However, after seeing their score, most students reported doing did better than they expected.

Code

plt +
  aes(FELT) + 
  stat_count() +
  labs(
    title = "How students felt after seeing their scores",
    subtitle = "Generally student felt the performed at least as they had expected.
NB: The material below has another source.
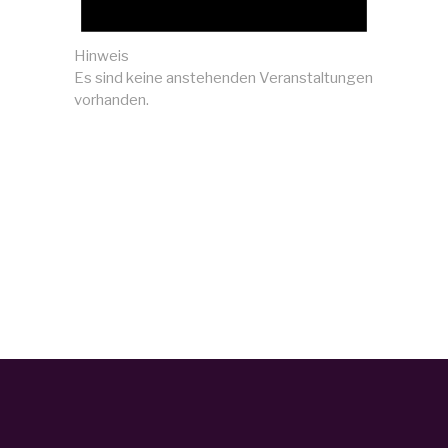
Hinweis
Es sind keine anstehenden Veranstaltungen
vorhanden.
Interestingly, most students \nperformed better than they expected after the exam.",
    x = "Feeling after seeing score",
    caption = "Fig. 3"
  )

Resources utilized

I was particularly interested in the number of resources students used to prepare for this exam and what those resources were.
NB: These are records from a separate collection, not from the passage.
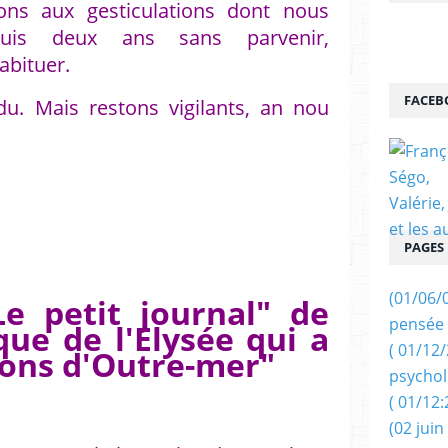
ons aux gesticulations dont nous
is deux ans sans parvenir,
abituer.
FACEB
. Mais restons vigilants, an nou
PAGES
(01/06/
Le petit journal" de
pensée 
ue de l'Elysée qui a
( 01/12
gions d'Outre-mer"
psychol
( 01/12:
(02 juin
Students had seven resources available to them:

Professor office hours,
TA office hours,
Individual appointments,
Study groups,
Textbook examples,
Posted videos, and
Emailing for HW hints/verification.

Most only used two options none used more than five.

Code

res_stats <- summary(survey$tot_res)

Total Resources

Stat	Value
Min	0
1st Qu.	2
Median	2
Mean	2.2708333
3rd Qu.	3
Max	5

Code

plt +
  aes(tot_res) +
  stat_count() +
  labs(
    title = "Total number of resources used",
    subtitle = "Most students used two of the available resources. ",
    x = " Number of resources",
    caption = "Fig. 4"
  )

The group using two resources had the largest spread of scores, while the group using three resources had the smallest (ignoring the one student who used nothing and the one student who used five resources). Perhaps to be expected, the student who used five resources scored the highest on this exam.

Code

ggp1 <- plt +
  aes(x = tot_res, y = SCORE) +
  geom_point() +
  labs(
    x = "Number of resources used",
    y = "Score",
  )

ggp2 <- plt +
  aes(x = as.factor(tot_res), y = SCORE) +
  geom_boxplot() +
  labs(
    x = "Number of resources used",
    y = "Score",
  )

(ggp1 + ggp2) +
  plot_annotation(
    title = "Distribution of scores based on number of resources used",
    subtitle = "Of the groups with more than one student, the group with 2 resources had the greatest spread, \nwhile the group with 3 resources had the smallest.",
    caption = "Fig 5." 
  )

Tip

Notes on annotating multiple plots can be found on Statistics Globe (Schork 2022). Kassambara (n.d.) also writes on data visualizations.

Results

Students who used more resources to prepare for their exam tended to perform better. Across the board though, students may be underestimating their performance immediately after the test. This is evidenced by most students scoring higher than they thought they would.

Functions Used

dplyr:
- mutate
- relocate
- recode
- rename
tidyr:
- drop_na
ggplot2:
- stat_count
- geom_boxplot
- geom_density
- geom_point

Acknowledgements

I would like to thank Dr. Justin Webster at the University of Maryland, Baltimore County (UMBC) for providing access to the survey responses.

References

Kassambara, Alboukadel. n.d. “GGPLOT2 Box Plot: Quick Start Guide - r Software and Data Visualization.” STHDA. http://www.sthda.com/english/wiki/ggplot2-box-plot-quick-start-guide-r-software-and-data-visualization.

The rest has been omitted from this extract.